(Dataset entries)
"""

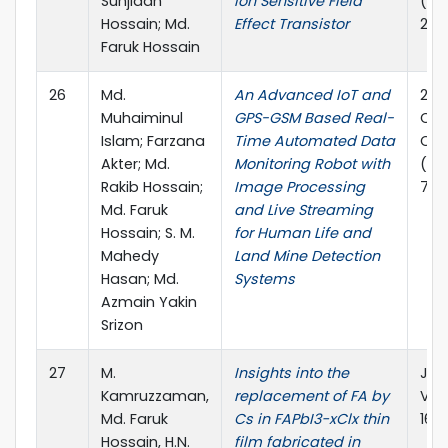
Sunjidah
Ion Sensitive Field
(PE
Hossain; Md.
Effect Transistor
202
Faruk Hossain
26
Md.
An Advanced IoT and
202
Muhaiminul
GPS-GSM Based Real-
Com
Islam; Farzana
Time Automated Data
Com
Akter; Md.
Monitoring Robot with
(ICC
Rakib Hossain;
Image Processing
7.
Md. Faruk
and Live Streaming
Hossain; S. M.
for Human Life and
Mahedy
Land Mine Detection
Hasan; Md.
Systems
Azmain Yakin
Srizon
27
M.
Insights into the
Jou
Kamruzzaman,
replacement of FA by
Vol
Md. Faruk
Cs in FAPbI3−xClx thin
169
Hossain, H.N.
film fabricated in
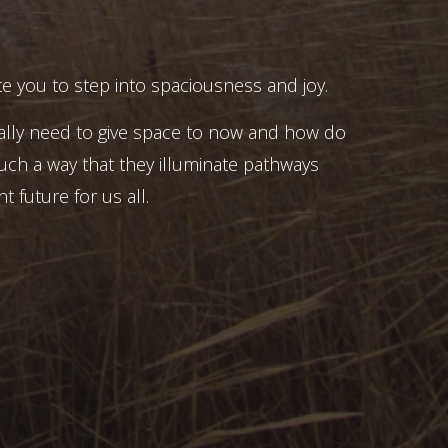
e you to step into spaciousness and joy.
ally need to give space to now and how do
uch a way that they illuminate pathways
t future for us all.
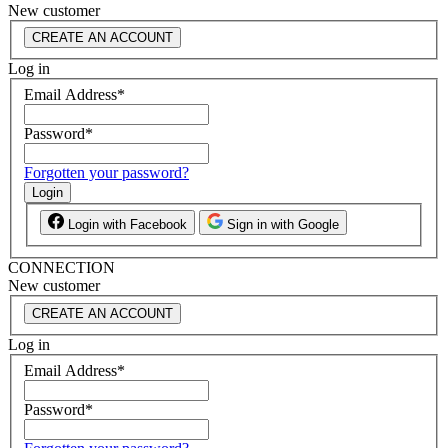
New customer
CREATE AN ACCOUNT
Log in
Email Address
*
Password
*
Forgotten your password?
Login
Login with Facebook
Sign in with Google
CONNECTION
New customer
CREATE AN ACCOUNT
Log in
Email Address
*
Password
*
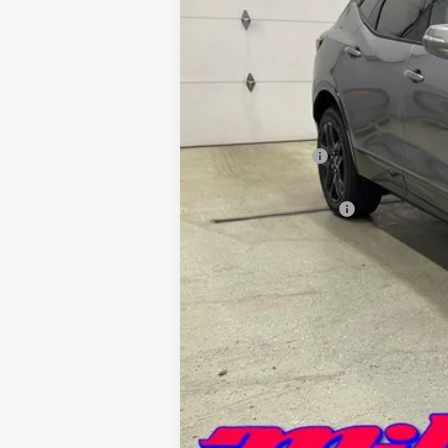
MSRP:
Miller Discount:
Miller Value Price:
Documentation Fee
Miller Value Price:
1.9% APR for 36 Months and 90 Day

"""
"""

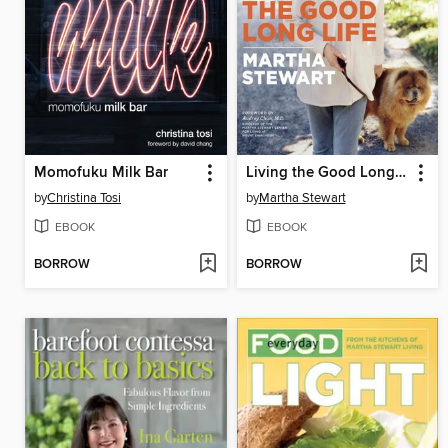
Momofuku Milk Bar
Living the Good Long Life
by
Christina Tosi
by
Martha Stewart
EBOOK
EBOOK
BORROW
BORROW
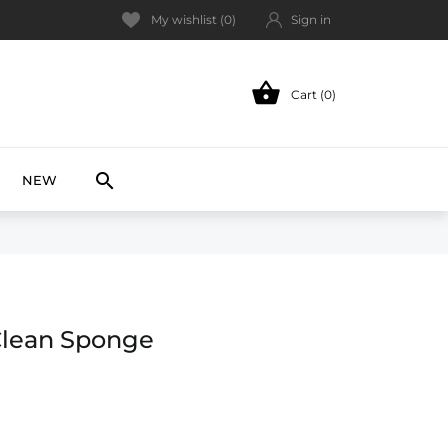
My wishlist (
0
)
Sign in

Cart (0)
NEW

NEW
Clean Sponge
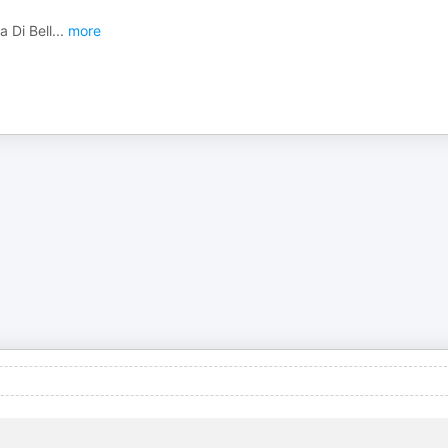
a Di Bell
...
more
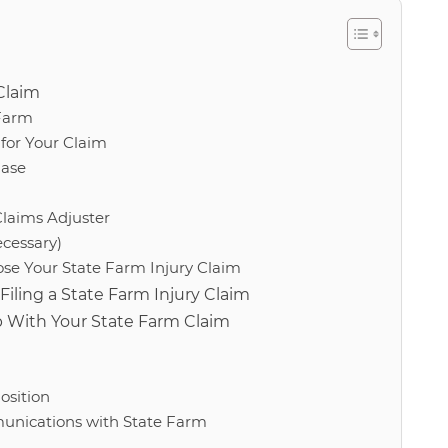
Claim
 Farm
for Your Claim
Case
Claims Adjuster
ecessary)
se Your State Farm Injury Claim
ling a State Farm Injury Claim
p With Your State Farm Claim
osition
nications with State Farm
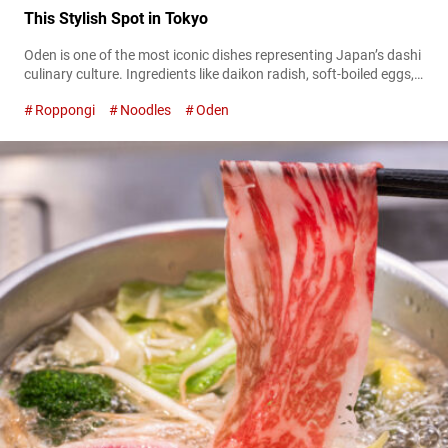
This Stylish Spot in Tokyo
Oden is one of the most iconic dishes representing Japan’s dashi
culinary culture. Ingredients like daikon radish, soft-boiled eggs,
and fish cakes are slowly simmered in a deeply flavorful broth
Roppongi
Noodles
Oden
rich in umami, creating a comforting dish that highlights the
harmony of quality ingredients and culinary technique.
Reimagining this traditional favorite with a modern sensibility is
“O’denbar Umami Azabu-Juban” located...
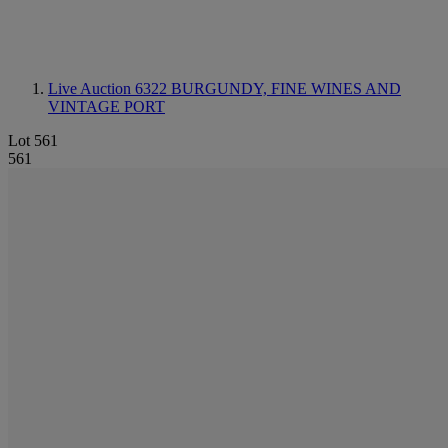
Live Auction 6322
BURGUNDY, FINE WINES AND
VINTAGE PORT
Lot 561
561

"""

§ **Exercise**: The required answer is the exact run of lines above starting at the line with "Documentation Fee" and ending at the line with "1.9% APR for 36 Months and 90 Day", with both ends present.

§ **Written solution**:
Documentation Fee
Miller Value Price:
1.9% APR for 36 Months and 90 Day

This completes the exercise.